__TRY IT__.
Your output must hold every entry exactly as written and none of the pictures.

__RECORDS FOR THIS EXERCISE__.
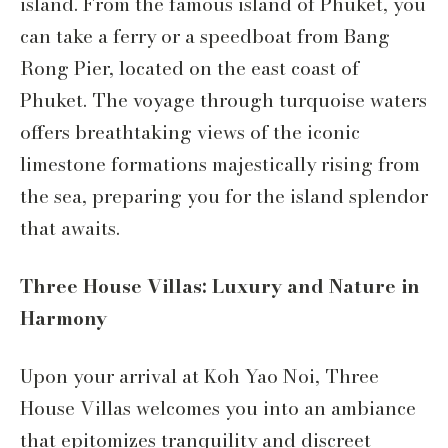
island. From the famous island of Phuket, you
can take a ferry or a speedboat from Bang
Rong Pier, located on the east coast of
Phuket. The voyage through turquoise waters
offers breathtaking views of the iconic
limestone formations majestically rising from
the sea, preparing you for the island splendor
that awaits.
Three House Villas: Luxury and Nature in
Harmony
Upon your arrival at Koh Yao Noi, Three
House Villas welcomes you into an ambiance
that epitomizes tranquility and discreet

__RESPONSE BELOW__.
island. From the famous island of Phuket, you
can take a ferry or a speedboat from Bang
Rong Pier, located on the east coast of
Phuket. The voyage through turquoise waters
offers breathtaking views of the iconic
limestone formations majestically rising from
the sea, preparing you for the island splendor
that awaits.
Three House Villas: Luxury and Nature in
Harmony
Upon your arrival at Koh Yao Noi, Three
House Villas welcomes you into an ambiance
that epitomizes tranquility and discreet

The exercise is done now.